Why participate?

First of all, come learn and innovate! We want to motivate you to do original research in this scientific area. Our competition is a way to test and compare your ideas. Our jury will also provide feedback on your solutions and ideas.

We will organize a workshop in December 2022. Top performing teams will be invited to present their work there. We also invite all teams to submit a workshop-style paper to document their findings, which will be peer-reviewed and published in the competition proceedings. Check out our schedule to learn more!

We plan to write a research paper based on the findings in the competition, coauthored by the working group. We will invite teams as coauthors whose findings are of sufficient scientific or policymaking novelty. This work will be submitted to a peer-reviewed journal. This work will also be reviewed for ethical use.

Given sufficient findings, we intend to write a policy brief with actionable insights for policymakers. This brief will be distributed and promoted through our partners. We also plan to organize a marketing campaign, e.g., through blogs and press releases around the findings of the competition.

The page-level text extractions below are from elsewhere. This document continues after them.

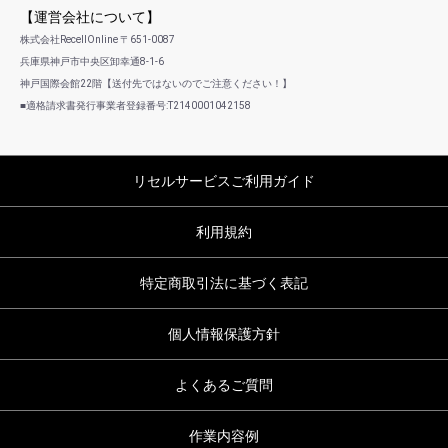
【運営会社について】
株式会社RecellOnline 〒651-0087
兵庫県神戸市中央区卸幸通8-1-6
神戸国際会館22階【送付先ではないのでご注意ください！】
■適格請求書発行事業者登録番号:T2140001042158
リセルサービスご利用ガイド
利用規約
特定商取引法に基づく表記
個人情報保護方針
よくあるご質問
作業内容例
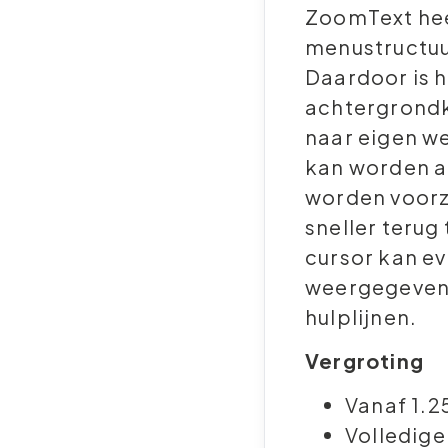
ZoomText hee
menustructuur
Daardoor is h
achtergrondk
naar eigen we
kan worden a
worden voorz
sneller terug
cursor kan e
weergegeven 
hulplijnen.
Vergroting
Vanaf 1.25
Volledig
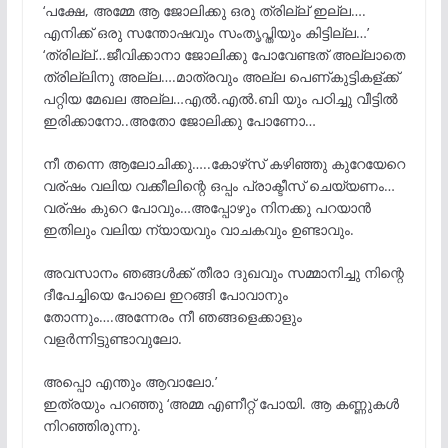
‘പക്ഷേ, അമ്മേ ആ ജോലിക്കു ഒരു ത്രില്ല് ഇല്ല….
എനിക്ക് ഒരു സന്തോഷവും സംതൃപ്തിയും കിട്ടില്ല…’
‘ത്രില്ല്…ജീവിക്കാനാ ജോലിക്കു പോവേണ്ടത് അല്ലാതെ
ത്രില്ലിനു അല്ല….മാത്രവും അല്ല പെണ്കുട്ടികള്ക്ക്
പറ്റിയ മേഖല അല്ല…എൽ.എൽ.ബി യും പഠിച്ചു വീട്ടിൽ
ഇരിക്കാനോ..അതോ ജോലിക്കു പോണോ…
നീ തന്നെ ആലോചിക്കു…..കോഴ്‌സ് കഴിഞ്ഞു കുറേയേറെ
വര്ഷം വലിയ വക്കീലിന്റെ ഒപ്പം പ്രാക്ടീസ് ചെയ്യണം…
വര്ഷം കുറെ പോവും…അപ്പോഴും നിനക്കു പറയാൻ
ഇതിലും വലിയ ന്യായവും വാചകവും ഉണ്ടാവും.
അവസാനം ഞങ്ങൾക്ക് തീരാ ദുഖവും സമ്മാനിച്ചു നിന്റെ
ദീപേച്ചിയെ പോലെ ഇറങ്ങി പോവാനും
തോന്നും….അന്നേരം നീ ഞങ്ങളെക്കാളും
വളർന്നിട്ടുണ്ടാവുലോ.
അപ്പൊ എന്തും ആവാലോ.’
ഇത്രയും പറഞ്ഞു ‘അമ്മ എണീറ്റ് പോയി. ആ കണ്ണുകൾ
നിറഞ്ഞിരുന്നു.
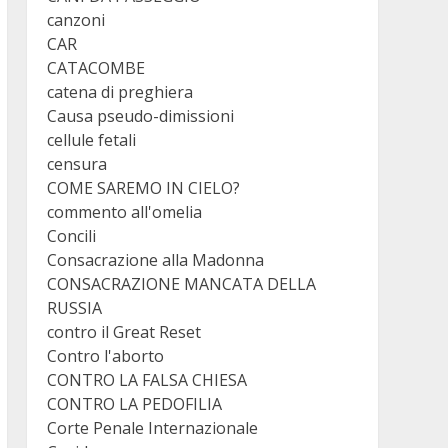
canzoni
CAR
CATACOMBE
catena di preghiera
Causa pseudo-dimissioni
cellule fetali
censura
COME SAREMO IN CIELO?
commento all'omelia
Concili
Consacrazione alla Madonna
CONSACRAZIONE MANCATA DELLA
RUSSIA
contro il Great Reset
Contro l'aborto
CONTRO LA FALSA CHIESA
CONTRO LA PEDOFILIA
Corte Penale Internazionale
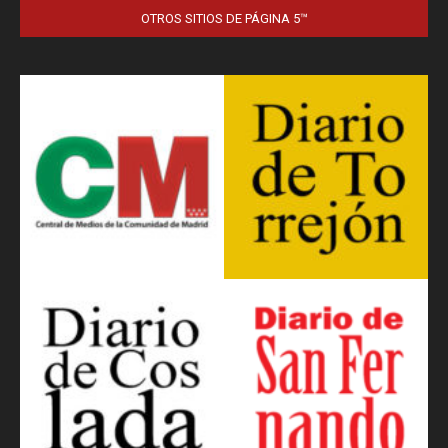
OTROS SITIOS DE PÁGINA 5™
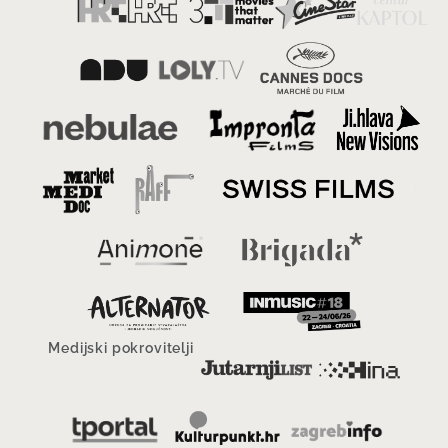
Medijski pokrovitelji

AI researchers, economists, climate scientists, behavioral scientists, and others

Good policy recommendations require rigorous and grounded technical work. Here are just a few examples of how you can contribute!

  • Implement negotiation protocols and climate agreements.
  • Extend the RICE-N climate-economic simulation to include more economic or climate features that may be necessary.
  • Model real-world agents using AI and domain knowledge.
  • Develop machine learning algorithms to enable rigorous experiments and analysis.
  • Visualize and analyze the outcomes under your proposed solution.
  • Work together with domain experts to understand what real-world requirements are important for your analysis and proposal.

Ethics, legal, and policy experts

Good science needs to be translated into good policy. Domain expertise (outside of AI, economics, or climate science) is crucial to help shape the analysis and communication of the results.

  • AI-driven policy analysis is an open research challenge. For example, what does "good" mean from a non-technical perspective?
  • What requirements are there for AI-driven policy analysis? For instance, regarding transparency, explainability, robustness, ethics, fairness, legality, precedence, and other dimensions?
  • Communicating outcomes to governments is just as necessary as the research itself. You could contribute to clear communications as well as defining actionable insights and targeted recommendations.